New Year’s Resolution for Congress
The 115th Congress should resolve to make atrocities prevention a priority.
It is a new year and a new Congress has begun its work and foreign policy crises abound from the devastation in Syria to the political crisis in the Democratic Republic of Congo to the prolonged armed conflict in Burma. An effective foreign policy response requires a strategy to prevent future crises.
The foundation for this strategy was laid in 2016 through powerful bipartisan steps that were made to sustain and strengthen a growing set of atrocities prevention tools.
In February 2016, Senators Ben Cardin (D-MD) and Thom Tillis (R-NC) introduced the Genocide and Atrocities Prevention Act (GAPA). By the end of the year, the legislation had gained support from a bipartisan group of 27 senators.
Senate appropriators proposed a new $25 million Atrocities Prevention Fund.
The bipartisan Experts Committee on Preventing Mass Violence issued their report, “A Necessary Good: U.S. Leadership on Preventing Mass Atrocities", which included nearly 40 tangible recommendations for the incoming President and new Congress on how sustain and strengthen tools to prevent and respond to genocide and mass atrocities.
In the New Year, the 115th Congress should demonstrate leadership by making the following three resolutions to sustain and strengthen the atrocities prevention toolkit.
1. Authorize the Atrocities Prevention Board
Resolve to prevent rather than respond late. Prevention of mass atrocities and genocide saves lives, saves money, and promotes U.S. national interest.
The Atrocities Prevention Board engages the highest levels of the U.S. government to coordinate efforts to help stop violence before it erupts. It has mobilized people and funding to prevent violence and reduce harm to civilians in the Central African Republic, Burundi,and elsewhere.

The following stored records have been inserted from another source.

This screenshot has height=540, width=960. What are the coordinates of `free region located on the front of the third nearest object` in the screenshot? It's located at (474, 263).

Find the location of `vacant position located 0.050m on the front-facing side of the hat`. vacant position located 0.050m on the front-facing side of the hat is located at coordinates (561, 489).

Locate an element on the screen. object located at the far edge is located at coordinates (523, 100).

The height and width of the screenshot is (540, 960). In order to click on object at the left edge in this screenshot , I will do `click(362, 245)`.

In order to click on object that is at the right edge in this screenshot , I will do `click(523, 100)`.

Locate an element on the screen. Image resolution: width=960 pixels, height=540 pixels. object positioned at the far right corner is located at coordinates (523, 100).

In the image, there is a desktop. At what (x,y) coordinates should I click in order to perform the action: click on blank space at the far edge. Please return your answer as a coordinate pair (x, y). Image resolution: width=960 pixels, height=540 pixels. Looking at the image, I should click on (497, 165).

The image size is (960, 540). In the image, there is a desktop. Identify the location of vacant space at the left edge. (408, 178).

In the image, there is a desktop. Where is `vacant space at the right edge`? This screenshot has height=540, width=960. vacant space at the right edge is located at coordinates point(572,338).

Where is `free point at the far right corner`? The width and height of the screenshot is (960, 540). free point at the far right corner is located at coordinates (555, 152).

2. Authorize and fund the Complex Crises Fund
The Complex Crises Fund is a rapid response mechanism that enables the U.S. Agency for International Development to prevent and respond to emerging or unforeseen crises. It fills a critical gap and is one of the most highly-demanded tools in the U.S. foreign policy toolkit.
The Complex Crises Fund has been used to reduce violence in 19 countries, some of which were identified by the Atrocities Prevention Board. It was funded at $30 million for Fiscal Year 2016. While this funding is comparatively small, it serves to advance peace and protect U.S. national security interests.

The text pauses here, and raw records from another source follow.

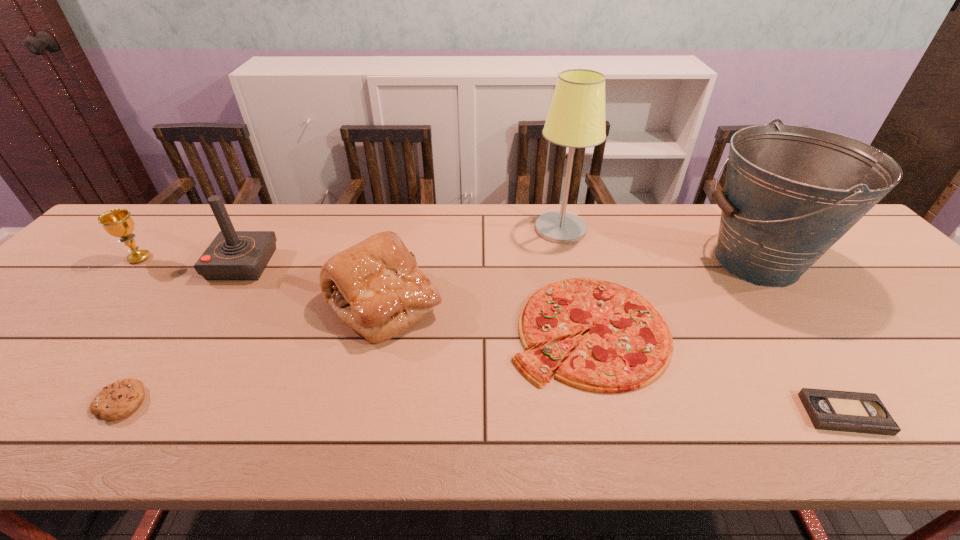 This screenshot has width=960, height=540. Find the location of `empty space that is in between the tallest object and the seventh shortest object`. empty space that is in between the tallest object and the seventh shortest object is located at coordinates (659, 246).

Locate an element on the screen. Image resolution: width=960 pixels, height=540 pixels. vacant space that is in between the tallest object and the fourth object from left to right is located at coordinates (472, 266).

At what (x,y) coordinates should I click in order to perform the action: click on free space between the sixth shortest object and the chalice. Please return your answer as a coordinate pair (x, y). The height and width of the screenshot is (540, 960). Looking at the image, I should click on (191, 261).

Locate an element on the screen. free spot between the videotape and the cookie is located at coordinates (483, 408).

Locate which object is the sixth closest to the tallest object. Please provide its 2D coordinates. Your answer should be formatted as a tuple, i.e. [(x, y)], where the tuple contains the x and y coordinates of a point satisfying the conditions above.

[(119, 399)]

Find the location of `the sixth closest object to the joystick`. the sixth closest object to the joystick is located at coordinates (791, 192).

Where is `vacant space that satisfies the following two spatial constraints: 1. with the handle on opposite sides of the seventh shortest object; 2. on the front side of the shortest object`? The width and height of the screenshot is (960, 540). vacant space that satisfies the following two spatial constraints: 1. with the handle on opposite sides of the seventh shortest object; 2. on the front side of the shortest object is located at coordinates (870, 414).

Image resolution: width=960 pixels, height=540 pixels. Find the location of `vacant space that satisfies the following two spatial constraints: 1. on the filling side of the bread; 2. on the back side of the sixth tallest object`. vacant space that satisfies the following two spatial constraints: 1. on the filling side of the bread; 2. on the back side of the sixth tallest object is located at coordinates (377, 330).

3. Support and fund the Bureau of Conflict and Stabilization Operations
The Bureau of Conflict and Stabilization Operations (CSO) within the Department of State provides critical knowledge, expertise, and strategies to protect civilians and reduce violence. CSO acts as the diplomatic arm of atrocities prevention and works to ensure the U.S. government’s atrocity prevention strategy is grounded in research, analysis, lessons learned, and diplomatic engagement.
The conflict prevention toolkit has been established through decades of bi-partisan cooperation, dating back to President Reagan, who signed the legislation to implement the U.N. Convention on the Prevention and Punishment of the Crime of Genocide.
The New Year represents new opportunities for the 115th Congress and the incoming Trump administration to demonstrate leadership to better prevent violent conflict and mass atrocities.
It is now the time to put these resolutions into action to better protect lives, save money, and defend national security interests.